Brain tumours are usually the result of age and time resulting in the unfortunate necessity for cells to divide.  It is also accepted that certain dog breeds may be more likely to develop brain tumours such as Boxers and Golden Retrievers.  There is no study correlating dietary influences or lifestyle to brain tumours, so it is generally accepted that the causal factors are genetic.

An MRI scan is the only option for radiologic diagnosis of a brain tumour.  A complete diagnosis further requires a piece of the tumour to be looked at under a microscope.  A good neurologic examination can be extremely helpful, when for a reason, this is not possible.  Dogs with brain tumours often have slowly progressive asymmetric neurological abnormalities.  (Abnormalities that affect one side of the body.)

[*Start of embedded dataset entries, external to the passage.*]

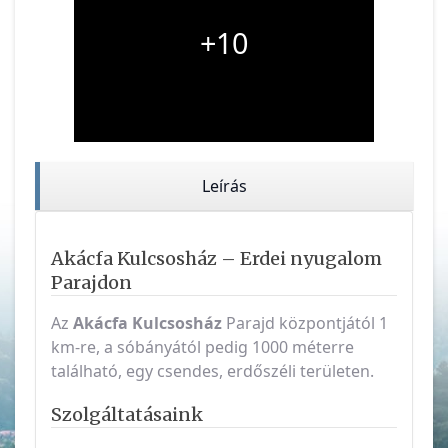
+10
Leírás
Akácfa Kulcsosház – Erdei nyugalom
Parajdon
Az
Akácfa Kulcsosház
Parajd központjától 1
km-re, a sóbányától pedig 1000 méterre
található, egy csendes, erdőszéli területen.
Szolgáltatásaink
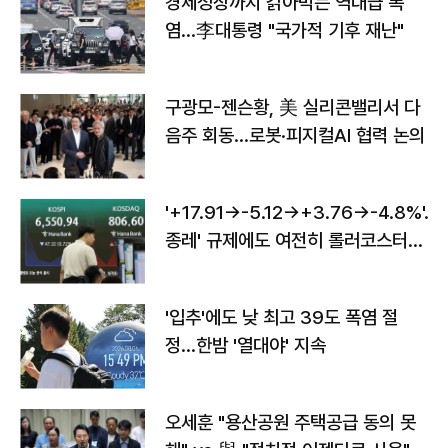
경제성장까지 갉아먹는 역대급 폭
염…李대통령 "국가적 기후 재난"
구광모-젠슨황, 美 실리콘밸리서 다
음주 회동…로봇·피지컬AI 협력 논의
'+17.91→-5.12→+3.76→-4.8%'…'
종레' 규제에도 여전히 롤러코스터
타는 코스피
'입추'에도 낮 최고 39도 폭염 절
정…한밤 '열대야' 지속
오세훈 "용산공원 주택공급 동의 못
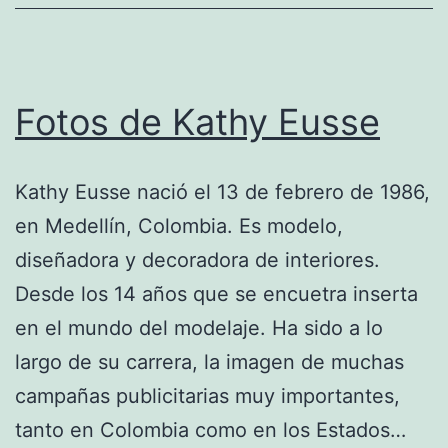
Fotos de Kathy Eusse
Kathy Eusse nació el 13 de febrero de 1986,
en Medellín, Colombia. Es modelo,
diseñadora y decoradora de interiores.
Desde los 14 años que se encuetra inserta
en el mundo del modelaje. Ha sido a lo
largo de su carrera, la imagen de muchas
campañas publicitarias muy importantes,
tanto en Colombia como en los Estados…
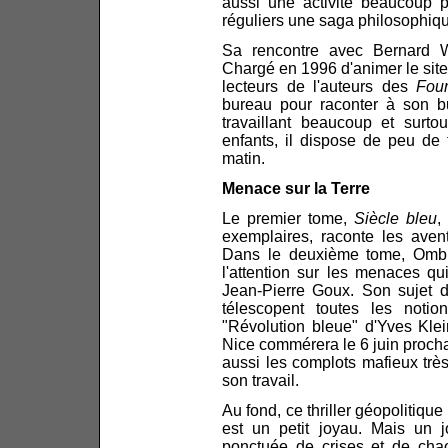
aussi une activité beaucoup p
réguliers une saga philosophique
Sa rencontre avec Bernard W
Chargé en 1996 d'animer le site
lecteurs de l'auteurs des
Fou
bureau pour raconter à son b
travaillant beaucoup et surt
enfants, il dispose de peu de
matin.
Menace sur la Terre
Le premier tome,
Siècle bleu
,
exemplaires, raconte les aven
Dans le deuxième tome, Ombres
l'attention sur les menaces qui
Jean-Pierre Goux. Son sujet d
télescopent toutes les notio
"Révolution bleue" d'Yves Klei
Nice commérera le 6 juin procha
aussi les complots mafieux très
son travail.
Au fond, ce thriller géopolitique
est un petit joyau. Mais un jo
ponctuée de crises et de chao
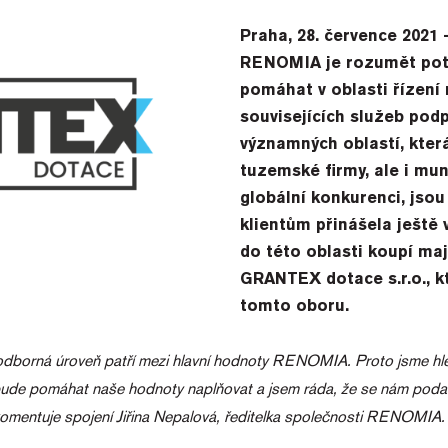
Praha, 28. července 2021
RENOMIA je rozumět potř
pomáhat v oblasti řízení r
souvisejících služeb podp
významných oblastí, kter
tuzemské firmy, ale i mun
globální konkurenci, js
klientům přinášela ještě 
do této oblasti koupí maj
GRANTEX dotace s.r.o., kt
tomto oboru.
t a odborná úroveň patří mezi hlavní hodnoty RENOMIA. Proto jsme hl
bude pomáhat naše hodnoty naplňovat a jsem ráda, že se nám poda
 komentuje spojení Jiřina Nepalová, ředitelka společnosti RENOMIA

Tumours can originate from the outer lining of the brain (the meninges), the inner lining, the blood vessels of the brain, the glands inside and beneath the brain, or the deep tissue of the brain itself.  Although there are a multitude of types of brain tumours, the most common in dogs is called a meningioma which is typically a benign tumour of the meninges, although malignant variants do also exist.  Tumours of the deeper brain tissues are also common and are grouped together in a term known as glioma.  Glioma tumours are typically malignant rather than benign.  Other rarer brain tumours include choroid plexus tumours, ependymal tumours, and embryologic tumours.  Aside from actual brain tumours, other cancers such as lymphoma or histiocytic sarcoma can be found in the brain.

Like all other cancers, brain tumours can be definitively treated with chemotherapy, radiotherapy and surgery.  Which of these treatments (if any) are appropriate depends entirely on the type of brain tumour.  Some tumours are very responsive to medication, such as white blood cell cancers.  Most tumours will cause local blood vessels to leak and the build up of fluid can cause issues so the use of medications such as corticosteroids are used to help relieve this build up of fluid. Surgery is possible in some instances, particularly if the tumour is growing on, or near the surface of the brain where it is readily accessible with minimal trauma and invasion to the rest of the brain.  Deeper brain tumours in dogs are not typically operated on as the negative aspects fare outweigh the long-term benefits to the patient.

Radiotherapy can be effective as surgery in some cases of brain tumours but not all.  Radiotherapy is particularly useful for tumours that cannot be accessed easily with surgery, or tumours that are especially large.  Pituitary gland tumours of a certain size are a good example of a tumour that can respond well to radiotherapy.

The prognosis is dependant on the type of tumour and location of the tumour.  Unfortunately, the overall prognosis for bran tumours in dogs is extremely poor and full recovery is fairly rare.  There are several good cases where one or more treatment method has cured the tumour completely or at least allowed a very prolonged remission period.